秦老夫人鬱悶了:「這國子監祭酒家的姑娘,真真是才貌雙全,雖然才十三,我瞅著過兩年便會炙手可熱……這滿桌子的人,我最滿意這家的了。」她看看謝崢,再看看秦銘燁,「說來說去,這國子監就是得個清貴名頭,什麼權利都沒得……要不試試?說不定可行呢?」
秦銘燁嘆了口氣:「就怕這清貴的名頭。」點了點翰林家那本冊子,「否則咱們也不會盯著這些翰林了。」
「外公明鑑。」然後謝崢點了點那名濼揚知府家的,「這位知府大人如今何在?他家閨女的資料為何在此?」
秦老夫人接話:「人還在任上,他家姑娘在本家,也就是在京城呆著。」
「可是住在城西,姓周的人家?」
「對!」
謝崢搖頭:「這家也去掉。」
秦家幾人錯愕。
「為何?」秦老夫人尤其不解。
謝崢神色淡淡:「那知府如何我不知道,這周家風評不太好。」風評如何他並不知,這位知府過幾年便會因為別的事情被撤職,一家子搬離京城。
幾人面面相覷。
秦老夫人詫異:「我竟沒聽說過。」
「過兩年便知了。」謝崢不再多言。
他不說,大家便以為是他的人私下查探到的內情,齊齊嘆了口氣。
「那豈不是剩下徐翰林家的閨女?」秦老夫人鬱悶極了。
「怎麼會。」謝崢下巴一點,示意他們看向堆滿桌子的冊子,「這不是還有許多嗎?」
秦老夫人嘟囔:「餘下的總有些不太滿意之處。」
秦也仿佛想到什麼,探身翻找,從桌上翻出一卷畫軸,雙手遞給謝崢:「這位您看看。」
謝崢微詫,也不接,只問:「這是哪家的姑娘?」為何光遞畫像不給冊子?
秦也微笑:「這是禮部員外郎、祝修遠祝大人家裡的嫡次女,年芳十四,聽說模樣不俗。」頓了頓,他仿佛話中有話,「都是一家出來的,學識儀態管家這些,應當不會比二房家的孩子差。」
謝崢有點懵。這大房二房的——等等,祝家?是他知道的那個祝家嗎?
不等他問呢,秦銘燁也想起來了:「您去年在蘆州的時候,似乎還見過祝家二房的孩子?我記著你去年還給他們家的秀才送賀禮了。」
是有這麼回事。謝崢點頭:「這些與祝家大房又有何干係?」
秦也仔細打量他神情,然後乾咳一聲:「那看來是我想多了。」
謝崢:???
秦老夫人跟著轉過彎來,忍不住驚詫:「那女娃去年見殿下的時候,不是才十一歲嗎?應當不可能吧?」
連秦銘燁也跟著狐疑地看向謝崢。
秦也忙搖頭:「我多想了,多想了。
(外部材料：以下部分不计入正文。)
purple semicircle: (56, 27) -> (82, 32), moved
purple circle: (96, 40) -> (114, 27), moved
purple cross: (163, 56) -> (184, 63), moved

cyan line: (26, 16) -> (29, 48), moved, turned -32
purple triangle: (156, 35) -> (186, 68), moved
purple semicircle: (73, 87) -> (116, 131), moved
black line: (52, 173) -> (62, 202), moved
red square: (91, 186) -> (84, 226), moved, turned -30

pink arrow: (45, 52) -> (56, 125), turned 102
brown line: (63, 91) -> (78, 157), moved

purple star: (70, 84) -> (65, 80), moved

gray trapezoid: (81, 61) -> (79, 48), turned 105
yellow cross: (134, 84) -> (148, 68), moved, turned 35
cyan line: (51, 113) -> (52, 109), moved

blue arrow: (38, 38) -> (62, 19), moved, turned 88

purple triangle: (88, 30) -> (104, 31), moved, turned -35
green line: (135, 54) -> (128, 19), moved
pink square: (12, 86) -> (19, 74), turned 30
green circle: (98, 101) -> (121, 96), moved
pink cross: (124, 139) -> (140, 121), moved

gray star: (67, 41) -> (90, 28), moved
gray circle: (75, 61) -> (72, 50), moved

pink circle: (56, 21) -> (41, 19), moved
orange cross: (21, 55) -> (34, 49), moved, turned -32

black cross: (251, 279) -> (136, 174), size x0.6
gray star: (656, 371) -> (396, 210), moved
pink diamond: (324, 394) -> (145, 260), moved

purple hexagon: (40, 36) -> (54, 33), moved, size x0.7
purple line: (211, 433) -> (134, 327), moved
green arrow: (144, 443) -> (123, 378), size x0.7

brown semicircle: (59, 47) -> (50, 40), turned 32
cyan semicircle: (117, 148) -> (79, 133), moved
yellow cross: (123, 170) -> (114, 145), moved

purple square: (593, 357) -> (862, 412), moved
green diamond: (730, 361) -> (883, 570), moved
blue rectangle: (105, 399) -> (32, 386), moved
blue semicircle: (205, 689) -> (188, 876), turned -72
」順手將手裡捲軸塞回桌上,「那這家咱們就不看了,祝大人此人……嘖,與咱們不是一路人。」
謝崢:……
他明白了。
這幾人是以為他對那祝家小丫頭一見傾心、念念不忘?
別人不知道那名丫頭如何,他可是知道得一清二楚。
前些日子才與祝家丫頭討論過這事,即便他是真正的十六歲少年郎,看上一名十二歲小丫頭,擱那丫頭嘴裡,也妥妥是個變tai……
謝崢打了個激靈。
「你們怎會有此想法?」他很是無奈。
秦也乾笑:「我看你不像與那祝家二房的公子有來往的樣子,就……」誤會了。
這個倒是提醒他了。謝崢皺眉:「我當時是衝著祝庭舟去的,那家回禮過分厚重,加上祝庭舟一直未回京,我才暫且擱置不提。」
眾人恍悟。
秦也點頭:「禮部那名祝大人,我也打過幾回交道,」他斟酌著,「有些功利了。」
秦銘燁看了眼謝崢,笑著打圓場:「不過,都混進官場了,哪個不功利呢。」
秦老夫人回憶了下,打趣道:「真不考慮看看,祝家這位姑娘,長得確實漂亮呢。這嫁出去的女兒潑出去的水,她爹如何,也扯不到你身上,實在不行,當妾也使得。」
謝崢皺眉想了想,搖頭:「正妻未入門,這些皆不考慮。再者,娶妻當娶賢,管家理事、待人處事,等等,才是我看重的,顏色反倒不重要。」
他貴為皇子,前世權勢滔天,離那寶座只差臨門一腳,什麼樣的美人沒見過……那祝家姑娘再如何漂亮,也入不了他的眼。
何況,這是那丫頭的堂姐。
那丫頭雖然氣人,卻助他良多。而且這丫頭主意正得很,她家裡人要如何安排,還是得詢問一聲。
有什麼東西在腦中一閃而過。
對面的秦銘燁與秦也對視一眼。前者小心道:「您的意思是,要找那穩得住大局的?」
謝崢回神,點頭:「是。」
這回不光秦銘燁父子,連秦老夫人也懂了。謝崢這哪裡是找皇子妃,這分明是要按照皇后的標準找啊!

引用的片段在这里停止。